Top Community Prompts
Explain it Like I'm 14
Visionary: A simple explanation
What is this paper about?
This paper introduces Visionary, a tool that runs in your web browser to show realistic 3D scenes in real time. It focuses on a technique called 3D Gaussian Splatting, which builds scenes from millions of tiny blurry dots (think of them like soft, translucent bubbles). Visionary makes it easy, fast, and flexible to view and update these scenes directly in the browser, without installing heavy software.
What questions does it try to answer?
In plain terms, the paper asks:
- How can we make 3D scenes that use “Gaussian splats” run smoothly on any computer, just by opening a website?
- How can we support not only still scenes but also moving scenes (like animated people or time-changing environments)?
- How can we plug in new AI models easily, so different research ideas work together without rewriting everything?
How does it work? (Explained with everyday ideas)
Visionary works like a web-based 3D game engine with three main parts. Here are the parts and some analogies to help:
Before the steps, two quick definitions:
- WebGPU: a modern, fast graphics engine built into new browsers (like a turbocharged engine compared to older WebGL).
- ONNX: a universal “plug adapter” for AI models so models from different places fit the same socket and run the same way.
Now the three parts:
- Step 1: Pre-decoding with ONNX (the “model plug” step)
- Different AI methods can “generate” or “update” the tiny bubbles (their positions, sizes, colors, and transparency) every frame.
- Visionary defines a clear set of rules (called the Gaussian Generator contract) for these AI plugins: “If you give me bubble info in this exact format, I’ll render it.”
- This lets Visionary support many variants, like:
- MLP-based 3DGS: fewer stored bubbles, decoded by a small neural network each frame.
- 4DGS: scenes that change over time (like a moving object).
- Avatars: animated people driven by a body model (e.g., SMPL-X).
- Step 2: WebGPU rendering (the “draw it fast and correctly” step)
- Think of stacking many transparent stickers: you must sort them from back to front so they look right.
- Visionary does this sorting on the graphics card (GPU) every frame, which is super fast and accurate.
- Older web viewers sorted on the CPU (slower) or only did partial sorting (which can look wrong when you move the camera quickly).
- Visionary can also mix traditional 3D meshes with the bubbles and uses a depth test (like checking which sticker is truly in front) to combine them correctly.
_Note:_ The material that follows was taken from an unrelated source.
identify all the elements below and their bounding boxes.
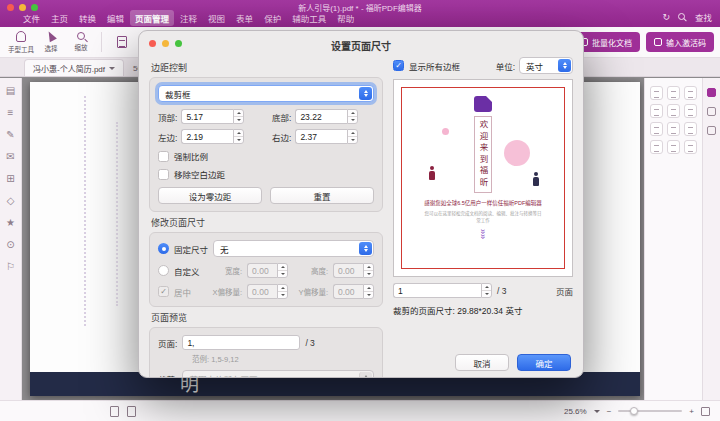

- Step 3: Post-processing with ONNX (the “style and polish” step)
- After rendering, Visionary can run lightweight AI effects in the browser, like style changes or enhancements, using ONNX again.
Visionary also comes as a plugin for three.js (a popular web 3D library), with a simple TypeScript API, so developers can drop it into web apps easily.
What did they find?
Here are the main results and why they matter:
- Much faster than existing web viewers:
- Compared to WebGL-based tools like SparkJS or SuperSplat, Visionary’s GPU-based sorting and rendering make it up to around 100–135 times faster in their tests with millions of bubbles.
- Example: one heavy scene took about 177 ms per frame in SparkJS vs about 2 ms in Visionary (lower is better).
- More stable visuals when moving the camera:
- Because Visionary fully re-sorts on the GPU every frame, it avoids flickers, popping, or “wrong transparency” that can happen in other viewers when you spin the camera.
- Similar or slightly better image quality:
- On a standard benchmark, Visionary matched or slightly improved quality while staying fast.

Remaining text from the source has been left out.